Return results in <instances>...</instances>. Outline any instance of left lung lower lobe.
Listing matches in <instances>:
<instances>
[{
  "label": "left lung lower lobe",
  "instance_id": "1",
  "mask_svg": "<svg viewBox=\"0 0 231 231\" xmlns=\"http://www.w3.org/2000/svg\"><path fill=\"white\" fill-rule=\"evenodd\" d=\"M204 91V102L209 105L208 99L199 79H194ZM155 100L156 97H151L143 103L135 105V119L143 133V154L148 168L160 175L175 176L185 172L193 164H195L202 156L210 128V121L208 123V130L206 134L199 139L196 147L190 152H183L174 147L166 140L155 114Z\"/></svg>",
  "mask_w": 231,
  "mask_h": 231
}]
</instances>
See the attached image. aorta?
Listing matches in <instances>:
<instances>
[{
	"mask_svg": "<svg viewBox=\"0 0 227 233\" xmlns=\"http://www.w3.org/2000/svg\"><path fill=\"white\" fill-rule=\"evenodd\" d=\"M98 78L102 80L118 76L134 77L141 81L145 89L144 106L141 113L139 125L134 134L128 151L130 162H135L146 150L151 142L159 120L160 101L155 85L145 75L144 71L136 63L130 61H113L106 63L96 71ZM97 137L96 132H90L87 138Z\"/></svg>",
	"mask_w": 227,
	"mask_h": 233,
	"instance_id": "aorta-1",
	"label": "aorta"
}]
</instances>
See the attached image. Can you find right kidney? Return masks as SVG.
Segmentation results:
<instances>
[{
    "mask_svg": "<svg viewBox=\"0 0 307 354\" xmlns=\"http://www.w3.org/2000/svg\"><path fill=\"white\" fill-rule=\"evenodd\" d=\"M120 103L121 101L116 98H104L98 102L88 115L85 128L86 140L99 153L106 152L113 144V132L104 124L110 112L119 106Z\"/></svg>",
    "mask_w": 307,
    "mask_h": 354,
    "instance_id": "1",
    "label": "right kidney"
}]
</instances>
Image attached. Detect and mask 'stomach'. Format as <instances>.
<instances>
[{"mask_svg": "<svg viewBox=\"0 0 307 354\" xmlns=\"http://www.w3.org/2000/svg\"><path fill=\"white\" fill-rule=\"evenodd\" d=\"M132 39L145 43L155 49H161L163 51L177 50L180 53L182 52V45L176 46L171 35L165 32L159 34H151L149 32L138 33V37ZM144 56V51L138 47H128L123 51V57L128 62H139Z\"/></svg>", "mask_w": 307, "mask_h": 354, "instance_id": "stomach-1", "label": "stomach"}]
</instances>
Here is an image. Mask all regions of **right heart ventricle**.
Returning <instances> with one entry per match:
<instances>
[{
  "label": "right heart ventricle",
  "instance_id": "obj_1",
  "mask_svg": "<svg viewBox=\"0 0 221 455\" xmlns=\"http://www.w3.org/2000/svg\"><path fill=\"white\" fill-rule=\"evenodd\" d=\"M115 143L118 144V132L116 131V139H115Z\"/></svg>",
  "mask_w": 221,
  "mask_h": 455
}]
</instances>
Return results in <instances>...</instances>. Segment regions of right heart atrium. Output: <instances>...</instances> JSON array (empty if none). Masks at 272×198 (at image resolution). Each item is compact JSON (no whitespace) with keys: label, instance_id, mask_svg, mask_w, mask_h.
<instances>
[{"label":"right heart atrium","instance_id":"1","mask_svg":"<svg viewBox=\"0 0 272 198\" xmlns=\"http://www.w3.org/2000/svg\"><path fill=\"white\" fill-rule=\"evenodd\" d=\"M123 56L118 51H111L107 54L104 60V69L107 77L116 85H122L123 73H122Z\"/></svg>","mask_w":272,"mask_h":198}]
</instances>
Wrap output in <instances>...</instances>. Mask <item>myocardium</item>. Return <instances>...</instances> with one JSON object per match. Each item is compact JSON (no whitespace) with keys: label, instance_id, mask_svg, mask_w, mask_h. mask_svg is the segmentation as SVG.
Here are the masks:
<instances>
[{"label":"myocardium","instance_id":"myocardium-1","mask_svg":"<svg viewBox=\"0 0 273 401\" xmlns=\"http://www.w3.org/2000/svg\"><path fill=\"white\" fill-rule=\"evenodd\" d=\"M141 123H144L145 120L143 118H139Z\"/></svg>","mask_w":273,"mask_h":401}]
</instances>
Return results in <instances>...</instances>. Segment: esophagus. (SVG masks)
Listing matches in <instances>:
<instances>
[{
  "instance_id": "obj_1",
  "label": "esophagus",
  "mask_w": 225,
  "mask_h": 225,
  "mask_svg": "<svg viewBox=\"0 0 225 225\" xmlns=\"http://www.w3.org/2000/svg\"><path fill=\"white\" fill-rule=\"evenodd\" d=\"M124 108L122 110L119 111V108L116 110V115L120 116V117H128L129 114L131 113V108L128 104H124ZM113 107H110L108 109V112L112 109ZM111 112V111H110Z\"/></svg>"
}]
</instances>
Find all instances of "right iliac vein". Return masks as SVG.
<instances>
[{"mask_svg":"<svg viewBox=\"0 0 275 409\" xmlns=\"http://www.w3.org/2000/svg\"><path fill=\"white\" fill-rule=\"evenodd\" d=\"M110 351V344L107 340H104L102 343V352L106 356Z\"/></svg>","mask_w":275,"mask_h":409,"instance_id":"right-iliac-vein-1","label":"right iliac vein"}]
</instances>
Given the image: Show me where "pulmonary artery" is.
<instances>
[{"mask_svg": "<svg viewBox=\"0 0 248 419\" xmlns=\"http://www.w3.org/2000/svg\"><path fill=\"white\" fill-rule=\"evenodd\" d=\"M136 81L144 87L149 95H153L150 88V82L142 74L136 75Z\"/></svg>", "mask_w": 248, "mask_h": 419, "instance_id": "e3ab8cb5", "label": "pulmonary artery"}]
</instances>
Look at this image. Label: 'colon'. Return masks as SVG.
════════════════════
■ About this exercise: Copy the records word for word.

■ Result of this task:
Return results in <instances>...</instances>. Outline any instance of left lung lower lobe.
Listing matches in <instances>:
<instances>
[{
  "label": "left lung lower lobe",
  "instance_id": "1",
  "mask_svg": "<svg viewBox=\"0 0 231 231\" xmlns=\"http://www.w3.org/2000/svg\"><path fill=\"white\" fill-rule=\"evenodd\" d=\"M204 91V102L209 105L208 99L199 79H194ZM155 100L156 97H151L143 103L135 105V119L143 133V154L148 168L160 175L175 176L185 172L193 164H195L202 156L210 128V121L208 123V130L206 134L199 139L196 147L190 152H183L174 147L166 140L155 114Z\"/></svg>",
  "mask_w": 231,
  "mask_h": 231
}]
</instances>
See the attached image. aorta?
Listing matches in <instances>:
<instances>
[{
	"mask_svg": "<svg viewBox=\"0 0 227 233\" xmlns=\"http://www.w3.org/2000/svg\"><path fill=\"white\" fill-rule=\"evenodd\" d=\"M98 78L102 80L118 76L134 77L141 81L145 89L144 106L141 113L139 125L134 134L128 151L130 162H135L146 150L151 142L159 120L160 101L155 85L145 75L144 71L136 63L130 61H113L106 63L96 71ZM97 137L96 132H90L87 138Z\"/></svg>",
	"mask_w": 227,
	"mask_h": 233,
	"instance_id": "aorta-1",
	"label": "aorta"
}]
</instances>
See the attached image. Can you find right kidney? Return masks as SVG.
Segmentation results:
<instances>
[{
    "mask_svg": "<svg viewBox=\"0 0 307 354\" xmlns=\"http://www.w3.org/2000/svg\"><path fill=\"white\" fill-rule=\"evenodd\" d=\"M120 103L121 101L116 98H104L98 102L88 115L85 128L86 140L99 153L106 152L113 144V132L104 124L110 112L119 106Z\"/></svg>",
    "mask_w": 307,
    "mask_h": 354,
    "instance_id": "1",
    "label": "right kidney"
}]
</instances>
Image attached. Detect and mask 'stomach'. Format as <instances>.
<instances>
[{"mask_svg": "<svg viewBox=\"0 0 307 354\" xmlns=\"http://www.w3.org/2000/svg\"><path fill=\"white\" fill-rule=\"evenodd\" d=\"M132 39L145 43L155 49H161L163 51L177 50L180 53L182 52V45L176 46L171 35L165 32L159 34H151L149 32L138 33V37ZM144 56V51L138 47H128L123 51V57L128 62H139Z\"/></svg>", "mask_w": 307, "mask_h": 354, "instance_id": "stomach-1", "label": "stomach"}]
</instances>
Here is an image. Mask all regions of **right heart ventricle**.
Returning <instances> with one entry per match:
<instances>
[{
  "label": "right heart ventricle",
  "instance_id": "obj_1",
  "mask_svg": "<svg viewBox=\"0 0 221 455\" xmlns=\"http://www.w3.org/2000/svg\"><path fill=\"white\" fill-rule=\"evenodd\" d=\"M115 143L118 144V132L116 131V139H115Z\"/></svg>",
  "mask_w": 221,
  "mask_h": 455
}]
</instances>
Return results in <instances>...</instances>. Segment regions of right heart atrium. Output: <instances>...</instances> JSON array (empty if none). Masks at 272×198 (at image resolution). Each item is compact JSON (no whitespace) with keys: label, instance_id, mask_svg, mask_w, mask_h.
<instances>
[{"label":"right heart atrium","instance_id":"1","mask_svg":"<svg viewBox=\"0 0 272 198\" xmlns=\"http://www.w3.org/2000/svg\"><path fill=\"white\" fill-rule=\"evenodd\" d=\"M123 56L118 51H111L107 54L104 60V69L107 77L116 85H122L123 73H122Z\"/></svg>","mask_w":272,"mask_h":198}]
</instances>
Wrap output in <instances>...</instances>. Mask <item>myocardium</item>. Return <instances>...</instances> with one JSON object per match. Each item is compact JSON (no whitespace) with keys: label, instance_id, mask_svg, mask_w, mask_h. mask_svg is the segmentation as SVG.
Here are the masks:
<instances>
[{"label":"myocardium","instance_id":"myocardium-1","mask_svg":"<svg viewBox=\"0 0 273 401\" xmlns=\"http://www.w3.org/2000/svg\"><path fill=\"white\" fill-rule=\"evenodd\" d=\"M141 123H144L145 120L143 118H139Z\"/></svg>","mask_w":273,"mask_h":401}]
</instances>
Return results in <instances>...</instances>. Segment: esophagus. (SVG masks)
Listing matches in <instances>:
<instances>
[{
  "instance_id": "obj_1",
  "label": "esophagus",
  "mask_w": 225,
  "mask_h": 225,
  "mask_svg": "<svg viewBox=\"0 0 225 225\" xmlns=\"http://www.w3.org/2000/svg\"><path fill=\"white\" fill-rule=\"evenodd\" d=\"M124 108L122 110L119 111V108L116 110V115L120 116V117H128L129 114L131 113V108L128 104H124ZM113 107H110L108 109V112L112 109ZM111 112V111H110Z\"/></svg>"
}]
</instances>
Find all instances of "right iliac vein". Return masks as SVG.
<instances>
[{"mask_svg":"<svg viewBox=\"0 0 275 409\" xmlns=\"http://www.w3.org/2000/svg\"><path fill=\"white\" fill-rule=\"evenodd\" d=\"M110 351V344L107 340H104L102 343V352L106 356Z\"/></svg>","mask_w":275,"mask_h":409,"instance_id":"right-iliac-vein-1","label":"right iliac vein"}]
</instances>
Given the image: Show me where "pulmonary artery" is.
<instances>
[{"mask_svg": "<svg viewBox=\"0 0 248 419\" xmlns=\"http://www.w3.org/2000/svg\"><path fill=\"white\" fill-rule=\"evenodd\" d=\"M136 81L144 87L149 95H153L150 88V82L142 74L136 75Z\"/></svg>", "mask_w": 248, "mask_h": 419, "instance_id": "e3ab8cb5", "label": "pulmonary artery"}]
</instances>
Look at this image. Label: 'colon'. Return masks as SVG.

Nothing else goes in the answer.